I mentioned obtuse side journals. The most illuminating is the earliest incarnation of “boy”. Later it became more straightforward, but boy’s first entries contained the most emotionally dense words I have ever written. They’re also the most honest, the closest possible approximations to my raw feelings. It looks like I deleted the original posts, but I’d left a private post that collated them all, which I’ve now made public:
Forewarning: They are dark. I make very heavy use of metaphors. Sometimes the proceeding line sheds light on what they mean, and often there are multiple meanings. Reading these back to myself, I found that the most likely explanation of any given line is the one that hits the hardest emotionally. There are frequent references to a fractured identity; suicide; self-destruction; self-harm; and a burning self-hatred. The reality of things — the real truth of my situation — was too hard, too complex, and too unattainable — and so, I hid among those words. I didn’t want to feel, but I felt so much. My mum’s voice echoes within these words, loudly.
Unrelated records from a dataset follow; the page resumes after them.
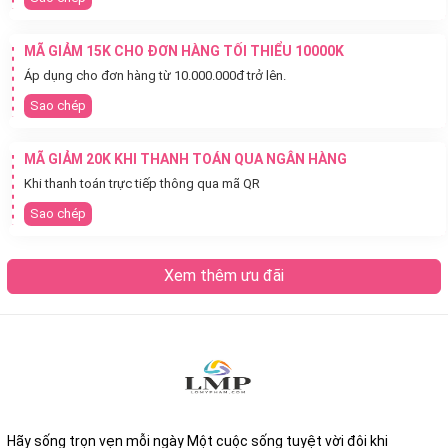
MÃ GIẢM 15K CHO ĐƠN HÀNG TỐI THIỂU 10000K
Áp dụng cho đơn hàng từ 10.000.000đ trở lên.
Sao chép
MÃ GIẢM 20K KHI THANH TOÁN QUA NGÂN HÀNG
Khi thanh toán trực tiếp thông qua mã QR
Sao chép
Xem thêm ưu đãi
Hãy sống trọn vẹn mỗi ngày Một cuộc sống tuyệt vời đôi khi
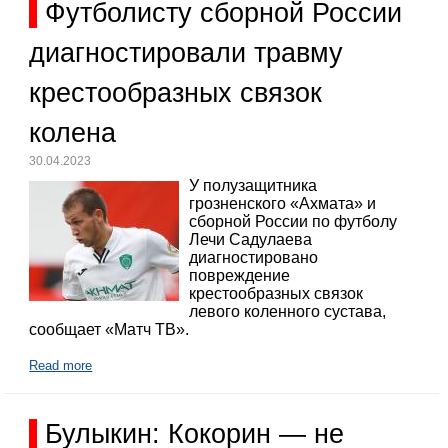
Футболисту сборной России
диагностировали травму
крестообразных связок
колена
30.04.2023
У полузащитника
грозненского «Ахмата» и
сборной России по футболу
Лечи Садулаева
диагностировано
повреждение
крестообразных связок
левого коленного сустава,
сообщает «Матч ТВ».
Read more
Булыкин: Кокорин — не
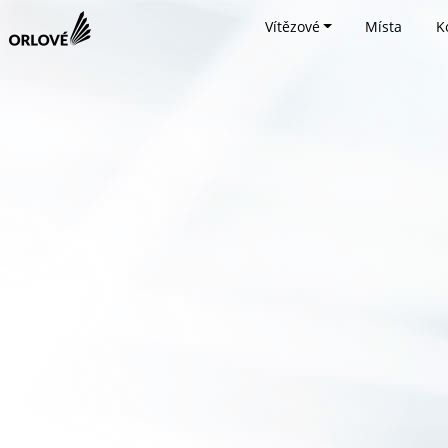
Vítězové
Místa
K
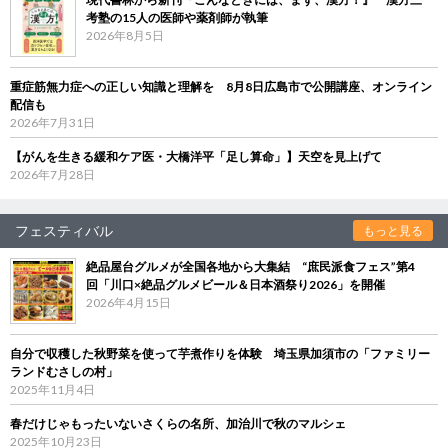
考塾の15人の医師や薬剤師が執筆
2026年8月5日
重症筋無力症への正しい知識と理解を 8月8日広島市で公開講座、オンライン
配信も
2026年7月31日
【がんを生きる緩和ケア医・大橋洋平「足し算命」】天空を見上げて
2026年7月28日
フェスティバル
もっと見る
絶品屋台グルメが全国各地から大集結 “庶民派食フェス”第4
回「川口×絶品グルメビール＆日本酒祭り2026」を開催
2026年4月15日
自分で収穫した秋野菜を使って芋煮作りを体験 埼玉県加須市の「ファミリー
ランドむさしの村」
2025年11月4日
春だけじゃもったいないさくらの名所、加治川で秋のマルシェ
2025年10月23日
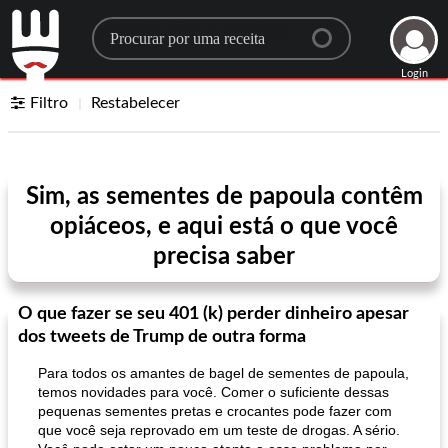
Search for a recipe
Login
Filtro
Restabelecer
Sim, as sementes de papoula contêm
opiáceos, e aqui está o que você
precisa saber
O que fazer se seu 401 (k) perder dinheiro apesar
dos tweets de Trump de outra forma
Para todos os amantes de bagel de sementes de papoula,
temos novidades para você. Comer o suficiente dessas
pequenas sementes pretas e crocantes pode fazer com
que você seja reprovado em um teste de drogas. A sério.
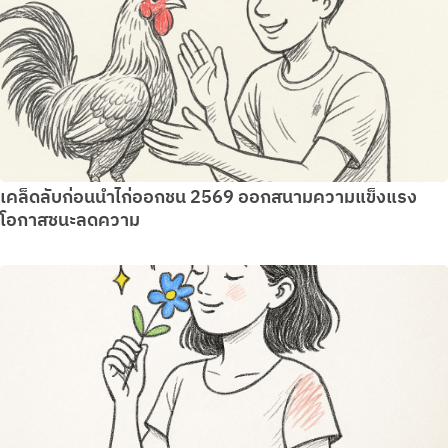
เคล็ดลับก่อนนำไก่ออกชน 2569 ออกสนามความแข็งแรง
โอกาสชนะลดความ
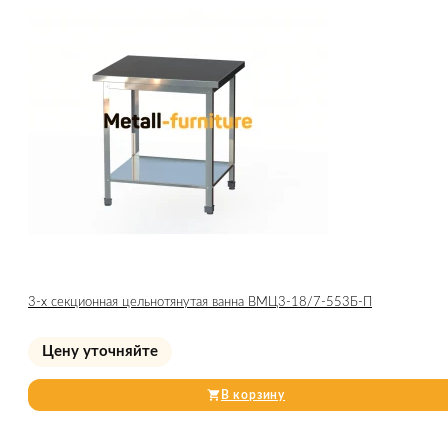
3-х секционная цельнотянутая ванна ВМЦ3-18/7-553Б-П
Цену уточняйте
В корзину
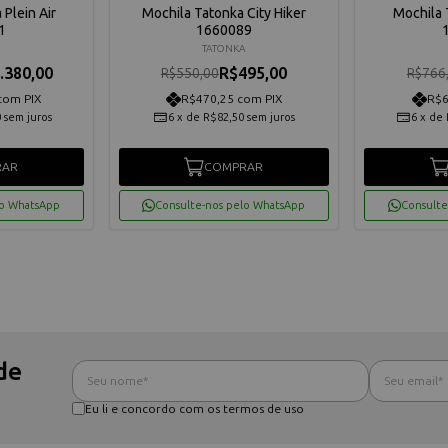
 Plein Air
Mochila Tatonka City Hiker
Mochila 
1
1660089
A
TATONKA
.380,00
R$495,00
R$550,00
R$766
com PIX
R$470,25 com PIX
R$6
0
sem juros
6
x
de
R$82,50
sem juros
6
x
de
RAR
COMPRAR
lo WhatsApp
Consulte-nos pelo WhatsApp
Consulte
de
Eu li e concordo com os termos de uso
The characters I reference are, as far as I can tell or remember, parts of me: Parts I could feel slipping; parts I didn’t like; angry parts; hurt parts. “She”, I think, refers to the fading ember of love and hope within me, as do the references to physical comfort — but even then, I wrote with anger against those parts of me.
I became a fractured person, each journal an attempt to either capture and sustain a dying part of me, or to deal with the new selves that were emerging, and the new conflicts they presented in my mind.